Mandy Reviews: Star Child and 13 More Twisted Tales by Frank G. Poe, Jr.

ISBN #: 978-0741473608
Page Count: 159
Copyright: February 2012
Publisher: Infinity Publishing

Book Summary:
(Taken from back cover)

Poe's stories aren't just good reads. They're thought provoking experiences. Poe's introduction, Beyond the Bright Light, as heard on radio is a must read for the curious. Discover what lies beyond and fourteen entertaining tales. Poe delivers another crop of twisted stories. Disturbing, weird and rich with dark humor, his tales examine our relationships, society, religion, and even politics with alternative histories and flat out science fiction. Hags, trolls, djinn, knights, bears, aliens, this book has everything. Readers sit back and enjoy the wild ride. It's easy to see why reviewers compare Frank to Stephen King and Edgar Allan Poe.

Mandy's Review:

First, I'm not sure that I would compare this author to Stephen King. Stephen King is such a huge horror icon. His proverbial writing shoes would take a huge writing master to fill. One thing I will say about Frank G. Poe, Jr.: He has a vivid imagination and an individuality to his writing.

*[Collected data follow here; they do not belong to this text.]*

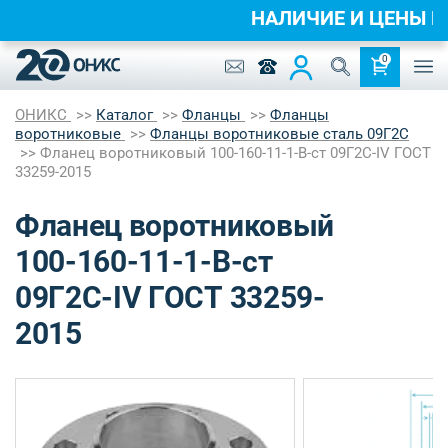
НАЛИЧИЕ И ЦЕНЫ
0
ОНИКС
Каталог
Фланцы
Фланцы
воротниковые
Фланцы воротниковые сталь 09Г2С
Фланец воротниковый 100-160-11-1-B-ст 09Г2С-IV ГОСТ
33259-2015
Фланец воротниковый
100-160-11-1-B-ст
09Г2С-IV ГОСТ 33259-
2015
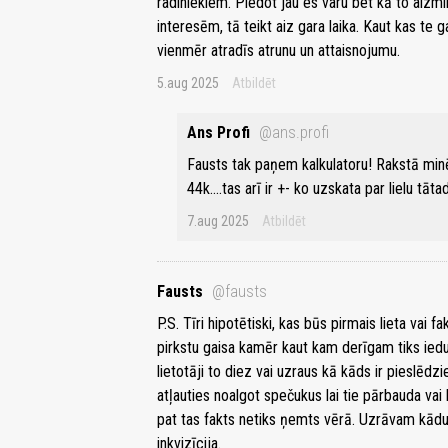
radiniekiem. Piedot jau es varu bet kā to aizm
interesēm, tā teikt aiz gara laika. Kaut kas te 
vienmēr atradīs atrunu un attaisnojumu.
5.aug 2025
Atbildēt
Ans Profi
@ans.profi
Fausts tak paņem kalkulatoru! Rakstā minē
44k....tas arī ir +- ko uzskata par lielu tāta
7.aug 2025
Atbildēt
Fausts
@fausts
P.S. Tīri hipotētiski, kas būs pirmais lieta vai 
pirkstu gaisa kamēr kaut kam derīgam tiks iedur
lietotāji to diez vai uzraus kā kāds ir pieslēdz
atļauties noalgot spečukus lai tie pārbauda vai k
pat tas fakts netiks ņemts vērā. Uzrāvam kādu p
inkvizīcija.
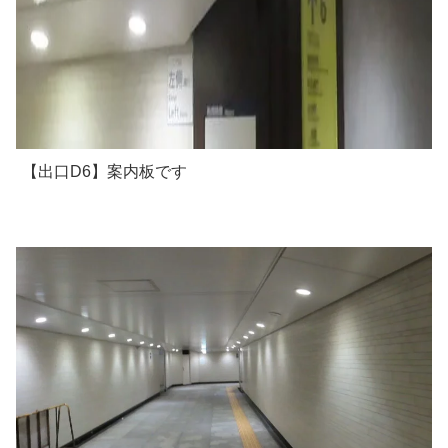
【出口D6】案内板です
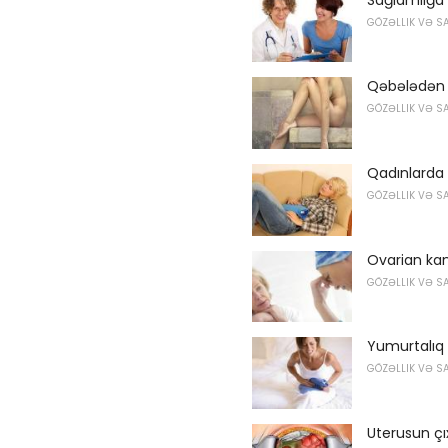
GÖZƏLLIK VƏ S
Qəbələdən 
GÖZƏLLIK VƏ S
Qadınlarda 
GÖZƏLLIK VƏ S
Ovarian kan
GÖZƏLLIK VƏ S
Yumurtalıq
GÖZƏLLIK VƏ S
Uterusun çı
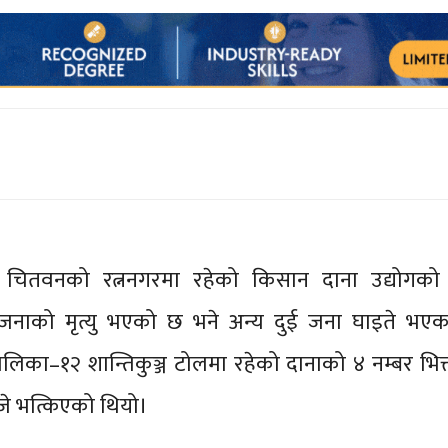
वी चितवनको रत्ननगरमा रहेको किसान दाना उद्योगको 
 जनाको मृत्यु भएको छ भने अन्य दुई जना घाइते भएक
ालिका–१२ शान्तिकुञ्ज टोलमा रहेको दानाको ४ नम्बर भि
जे भत्किएको थियो।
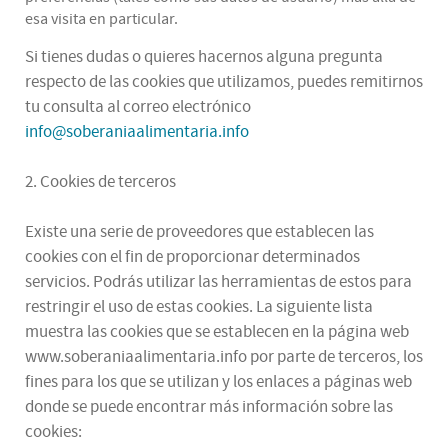
esa visita en particular.
Si tienes dudas o quieres hacernos alguna pregunta
respecto de las cookies que utilizamos, puedes remitirnos
tu consulta al correo electrónico
info@soberaniaalimentaria.info
2. Cookies de terceros
Existe una serie de proveedores que establecen las
cookies con el fin de proporcionar determinados
servicios. Podrás utilizar las herramientas de estos para
restringir el uso de estas cookies. La siguiente lista
muestra las cookies que se establecen en la página web
www.soberaniaalimentaria.info por parte de terceros, los
fines para los que se utilizan y los enlaces a páginas web
donde se puede encontrar más información sobre las
cookies:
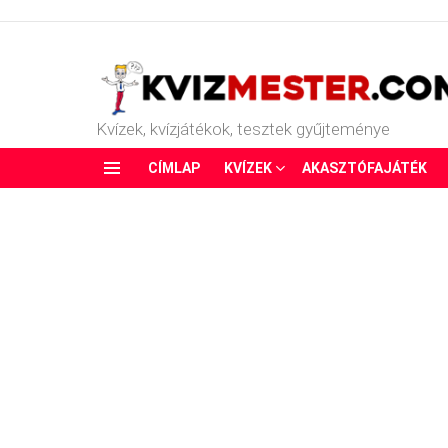
Kvízek, kvízjátékok, tesztek gyűjteménye
CÍMLAP
KVÍZEK
AKASZTÓFAJÁTÉK
Menu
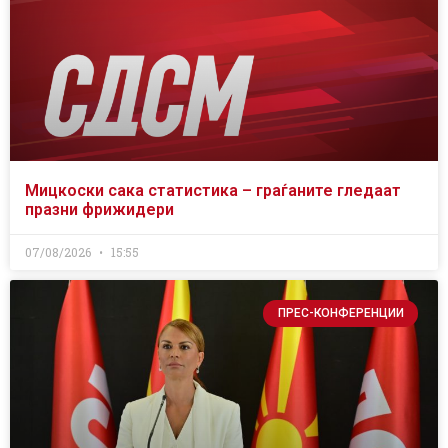
Мицкоски сака статистика – граѓаните гледаат
празни фрижидери
07/08/2026
15:55
ПРЕС-КОНФЕРЕНЦИИ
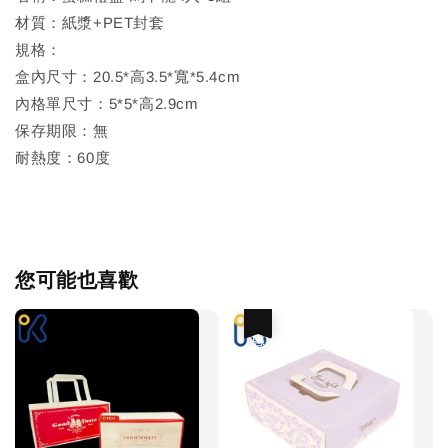
材質：紙漿+PET封套
規格：
盒內尺寸：20.5*高3.5*寬*5.4cm
內格單尺寸：5*5*高2.9cm
保存期限：無
耐熱度：60度
您可能也喜歡
優惠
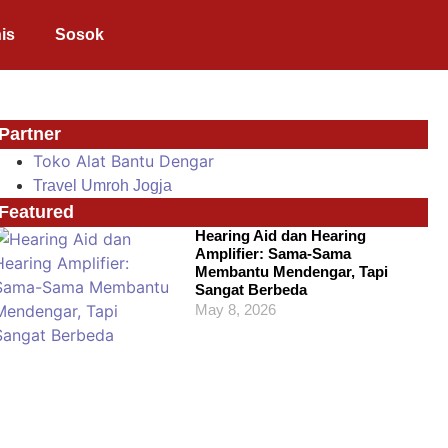
is
Sosok
Partner
Toko Alat Bantu Dengar
Travel Umroh Jogja
Featured
Hearing Aid dan Hearing
Amplifier: Sama-Sama
Membantu Mendengar, Tapi
Sangat Berbeda
May 8, 2026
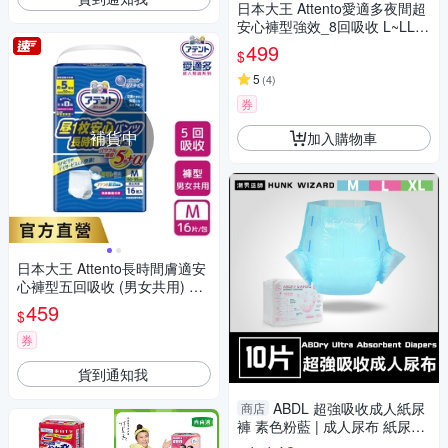
日本大王 Attento愛適多夜間超
安心褲型強效_8回吸收 L~LL
(12片/包)
499
$
5
(
4
)
券
補貨中
加入購物車
日本大王 Attento長時間膚適安
心褲型五回吸收 (男女共用) M-
L(18片/包)
459
$
券
貨到通知我
ABDL 超強吸收成人紙尿
商店
褲 素色粉藍 | 成人尿布 紙尿布
LittleForBig ABDry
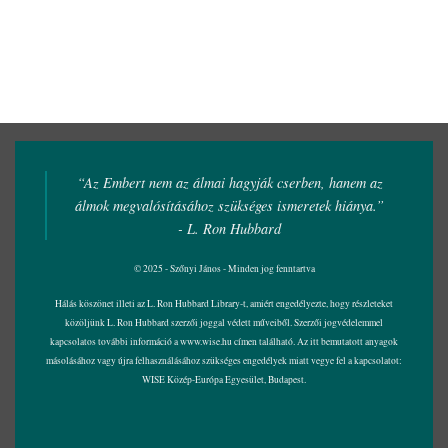
“Az Embert nem az álmai hagyják cserben, hanem az
álmok megvalósításához szükséges ismeretek hiánya.”
- L. Ron Hubbard
© 2025 - Szőnyi János - Minden jog fenntartva
Hálás köszönet illeti az L. Ron Hubbard Library-t, amiért engedélyezte, hogy részleteket
közöljünk L. Ron Hubbard szerzői joggal védett műveiből. Szerzői jogvédelemmel
kapcsolatos további információ a
www.wise.hu
címen található. Az itt bemutatott anyagok
másolásához vagy újra felhasználásához szükséges engedélyek miatt vegye fel a kapcsolatot:
WISE Közép-Európa Egyesület, Budapest.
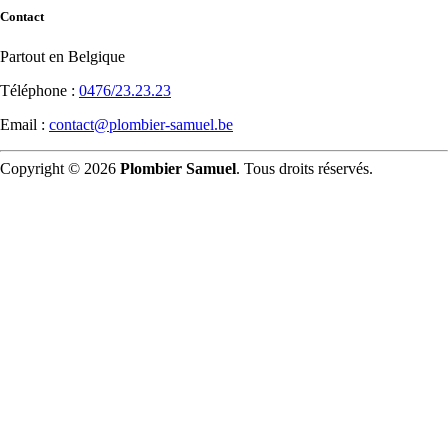
Contact
Partout en Belgique
Téléphone :
0476/23.23.23
Email :
contact@plombier-samuel.be
Copyright © 2026
Plombier Samuel
. Tous droits réservés.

I must agree with my co-reviewer, Kathy. This book is in need of a serious editor. When "cacky" is used in place of "khaki" in reference to a pair of shorts, or when "carrots" is used in place of "carats" in reference to a diamond ring, it makes one wonder if an editor looked at this work. If there was an editor, then it's apparent the editor did not read the work closely.

Back to the review ...

Star Child and 13 More Twisted Tales is the second collection from this author that makes you want to say, "Hmmm ..." These tales are twisted, but not in an "Oh my gosh, that was so freakin' awesome," but more of a slightly off-center thought process.

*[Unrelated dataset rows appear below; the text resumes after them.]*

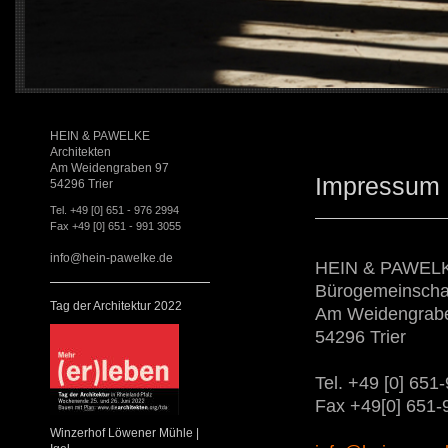
HEIN & PAWELKE
Architekten
Am Weidengraben 97
Impressum
54296 Trier
Tel.
+49 [0] 651 - 976 2994
Fax +49 [0] 651 - 991 3055
info@hein-pawelke.de
HEIN & PAWELKE
Bürogemeinschaf
Tag der Architektur 2022
Am Weidengrab
54296 Trier
Tel. +49 [0] 65
Fax +49[0] 651
Winzerhof Löwener Mühle |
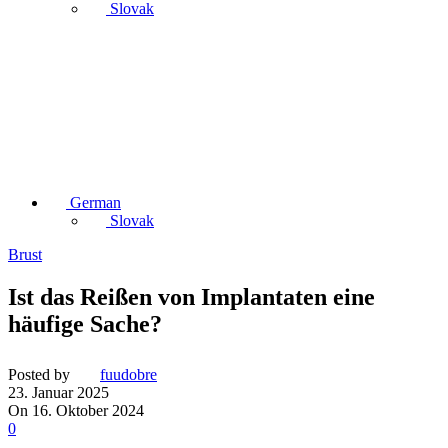
Slovak
German
Slovak
Brust
Ist das Reißen von Implantaten eine
häufige Sache?
Posted by
fuudobre
23. Januar 2025
On 16. Oktober 2024
0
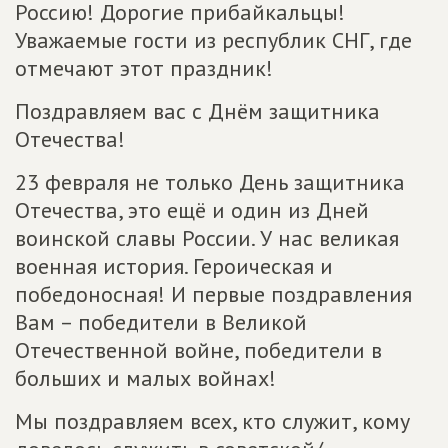
Россию! Дорогие прибайкальцы!
Уважаемые гости из республик СНГ, где
отмечают этот праздник!
Поздравляем вас с Днём защитника
Отечества!
23 февраля не только День защитника
Отечества, это ещё и один из Дней
воинской славы России. У нас великая
военная история. Героическая и
победоносная! И первые поздравления
Вам – победители в Великой
Отечественной войне, победители в
больших и малых войнах!
Мы поздравляем всех, кто служит, кому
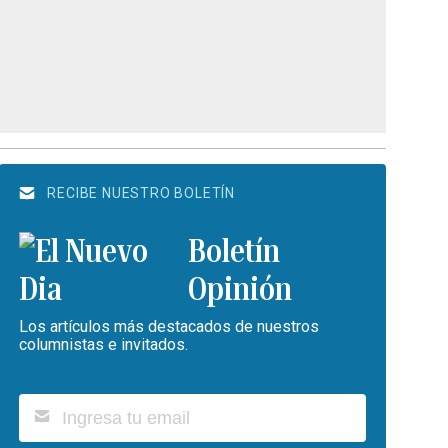
RECIBE NUESTRO BOLETÍN
Boletín
Opinión
Los artículos más destacados de nuestros
columnistas e invitados.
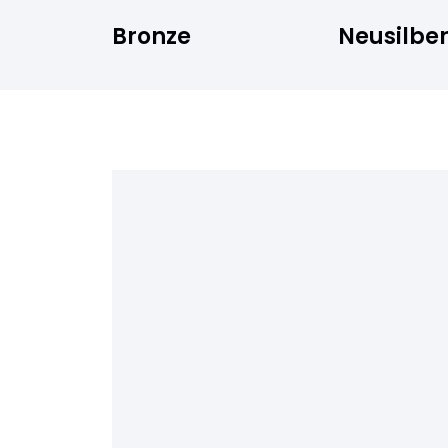
Bronze
Neusilbe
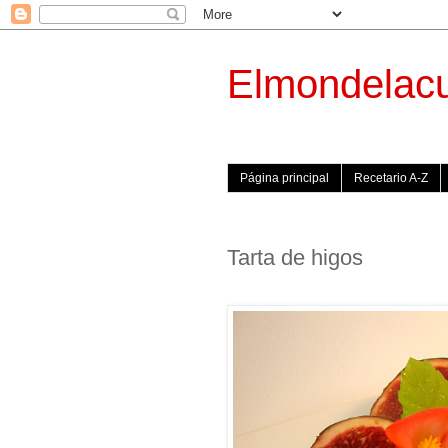
Elmondelac
Página principal
Recetario A-Z
Tarta de higos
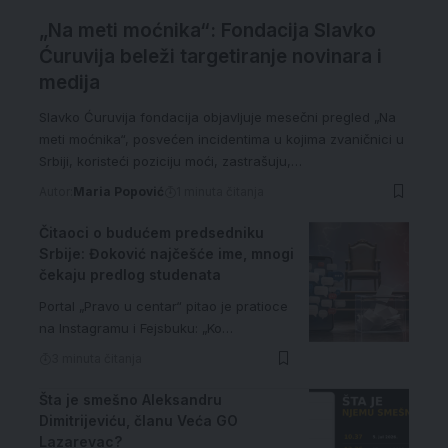
„Na meti moćnika“: Fondacija Slavko
Ćuruvija beleži targetiranje novinara i
medija
Slavko Ćuruvija fondacija objavljuje mesečni pregled „Na
meti moćnika“, posvećen incidentima u kojima zvaničnici u
Srbiji, koristeći poziciju moći, zastrašuju,…
Autor:
Maria Popović
1 minuta čitanja
Čitaoci o budućem predsedniku
Srbije: Đoković najčešće ime, mnogi
čekaju predlog studenata
Portal „Pravo u centar“ pitao je pratioce
na Instagramu i Fejsbuku: „Ko…
3 minuta čitanja
Šta je smešno Aleksandru
Dimitrijeviću, članu Veća GO
Lazarevac?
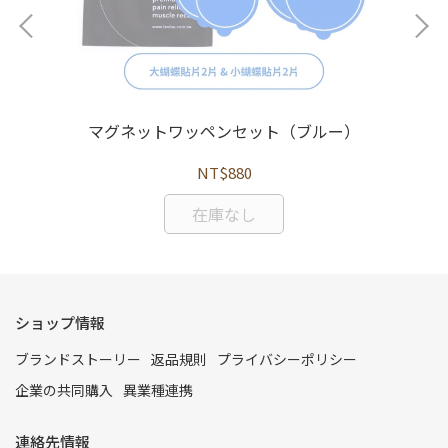
マグネットワッペンセット（ブルー）
NT$880
在庫なし
ショップ情報
ブランドストーリー
返品規則
プライバシーポリシー
企業の共同購入
異業種連携
連絡先情報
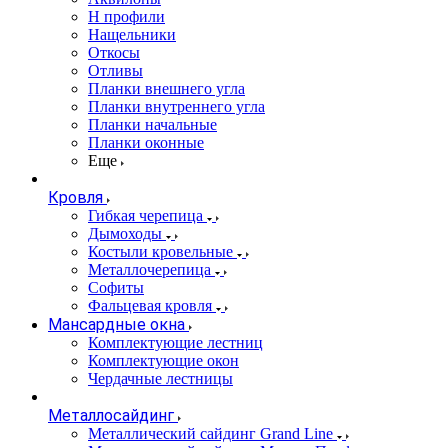
Н профили
Нащельники
Откосы
Отливы
Планки внешнего угла
Планки внутреннего угла
Планки начальные
Планки оконные
Еще
Кровля
Гибкая черепица
Дымоходы
Костыли кровельные
Металлочерепица
Софиты
Фальцевая кровля
Мансардные окна
Комплектующие лестниц
Комплектующие окон
Чердачные лестницы
Металлосайдинг
Металлический сайдинг Grand Line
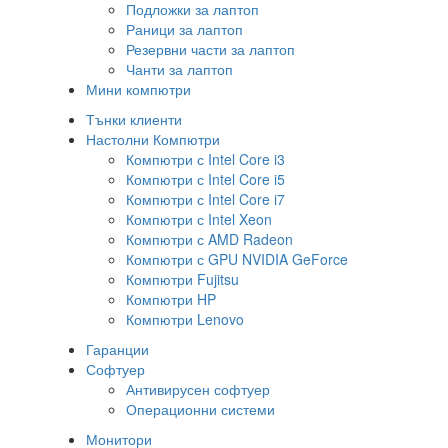
Подложки за лаптоп
Раници за лаптоп
Резервни части за лаптоп
Чанти за лаптоп
Мини компютри
Тънки клиенти
Настолни Компютри
Компютри с Intel Core i3
Компютри с Intel Core i5
Компютри с Intel Core i7
Компютри с Intel Xeon
Компютри с AMD Radeon
Компютри с GPU NVIDIA GeForce
Компютри Fujitsu
Компютри HP
Компютри Lenovo
Гаранции
Софтуер
Антивирусен софтуер
Операционни системи
Монитори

Of the fourteen tales, I think Picture Perfect could have been left out. It doesn't really feel "twisted" in the way the other stories are. It's more of a "lesson learned" tale, yet it's probably my favorite of the bunch.

If you're looking to read a compilation of short stories that are reflective of a twisted viewpoint, then Star Child and 13 More Twisted Tales is for you.

*Paperback copy was received from the author in exchange for an honest review.

1 comment:

  1. Thanks for the review. Unfortunately, I think we have an editorial misunderstanding. Although cacky sounds like khaki (pun), it was not a mistake. cacky (ˈkækɪ) — adj 1. of or like excrement 2. dirty, worthless, or contemptible. The story was political. The tan, dirty shorts might have been a better description, but I liked the idea of pulling in the worthless view of the poor some people in society; however, if it distracted you from the point of the story it failed. It wouldn't be the first time someone didn't get my use of puns. Exchanging waste and waist ruffled some feathers, but I digress. As for carrots versus carats, the "carrots" mentioned is dialogue to fit the character. If I needed an editor to tell me the difference between carat and carrot then I wouldn't have used carat in another story, The Old Man and the Prostitute, correctly outside of quotation marks. Maybe my editor is better than you think or I'm a hard writer to edit?